• Questions posed:
- Are we better served collectively to operate under the belief that “everyone is special” or “no one is special?”
- Are there both positive and negative consequences to every action?
- What makes an action unforgiveable?
- What is family?
- If you HAD to choose between verbal and physical communication which would you choose, and do you think it would benefit or hurt relationships?
• The first question selected was “If you HAD to choose between verbal and physical communication which would you choose, and do you think it would benefit or hurt relationships?” We struggled a bit to put it in collectively understood terms, but the following questions arose:
- How would non-emotion be conveyed without verbalization?
- When is touch better as a mode of communication?
- Is touch best used in a romantic relationship as a mode of communication?
- Is touch the best means to communicate when looking to ground the participants in the ‘now?’
- How does touch differ between the mother and child versus the father and child?
- Does the amount of touch shared between an infant and mother create a stronger bond than that created afterwards with a father?
- How does the fact that young children have only physical communication (pre-language) to communicate impact their relationships?
- Is emotion always better communicated physically?
- DO actions speak louder than words?
- Does one mode of communication pick up where another fails, and a mix is necessary?
- Do we need both modes of communication to be present for love?
• Following a brief break, we picked up with the next randomly selected question, “What is family?” Conversation:
- How do we define the word family? Is blood relation part of how we define the word?

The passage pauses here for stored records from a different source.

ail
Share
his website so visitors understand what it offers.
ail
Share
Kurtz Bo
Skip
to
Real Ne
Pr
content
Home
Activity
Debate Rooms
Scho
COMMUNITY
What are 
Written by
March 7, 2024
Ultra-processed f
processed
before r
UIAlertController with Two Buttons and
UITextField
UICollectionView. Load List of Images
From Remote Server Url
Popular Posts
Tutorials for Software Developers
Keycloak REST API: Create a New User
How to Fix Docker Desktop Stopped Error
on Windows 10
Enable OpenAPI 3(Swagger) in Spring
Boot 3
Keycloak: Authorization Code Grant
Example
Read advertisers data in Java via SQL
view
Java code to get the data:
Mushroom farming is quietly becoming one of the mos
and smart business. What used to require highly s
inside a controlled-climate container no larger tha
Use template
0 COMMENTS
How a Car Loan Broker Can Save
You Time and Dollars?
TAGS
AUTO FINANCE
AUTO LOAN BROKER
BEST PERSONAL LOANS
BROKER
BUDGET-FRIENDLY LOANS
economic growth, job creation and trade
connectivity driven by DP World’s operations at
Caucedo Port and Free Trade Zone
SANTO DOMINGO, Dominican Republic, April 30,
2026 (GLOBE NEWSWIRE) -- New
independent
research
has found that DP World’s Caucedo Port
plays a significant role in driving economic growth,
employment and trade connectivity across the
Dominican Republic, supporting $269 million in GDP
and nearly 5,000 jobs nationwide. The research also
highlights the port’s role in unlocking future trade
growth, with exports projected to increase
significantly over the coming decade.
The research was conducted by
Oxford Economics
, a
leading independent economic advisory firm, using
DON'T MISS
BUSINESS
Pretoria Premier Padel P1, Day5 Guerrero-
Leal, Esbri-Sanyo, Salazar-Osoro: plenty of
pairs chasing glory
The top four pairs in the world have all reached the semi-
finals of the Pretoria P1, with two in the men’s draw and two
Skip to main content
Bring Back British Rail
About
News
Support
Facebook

- Is the primary characteristic of family the support structure?
- Is the primary characteristic of family unconditional love?
- What about blood-relation families in which love is shared conditionally?
- Is one a member of your “family” when they have your best interest at heart?
- Is the comfort and dependability that comes with family its defining characteristic?
- If family is evidenced by certain characteristics, do those characteristics naturally make anyone who meets them “family?”
- Is family defined by a combination of characteristics? What’s the recipe?
- Are all humans family?
- Is there a time requirement for one to “become family?”
- Is being family forever?
- Does an orphan feel family? Who becomes that person’s family?
- Would the family that adopts an orphan always choose their natural children over the adoptee?
- Do we choose some family members over others in blood-relation families as well as non?
- Is it a myth that family means more than other relationships, or should?
- When did the prioritization of blood relationships decline? Did the change accompany the dilution of the nuclear family (divorce, remarriage, adoption, etc.)? Is this bad?
- Is it denying or under-valuing the blood relations one was “dealt” to assume we can just “choose” family?
- Didn’t every nuclear family begin as a “chosen” family (husband/wife)?
- Is there something sacred about having been born into certain relationships and responsibilities to blood relatives that does make these relationships more important?
- Do we have some/any responsibility to blood relatives?
- How does biology play into the value proposition of blood family relationships vs non-blood relationships?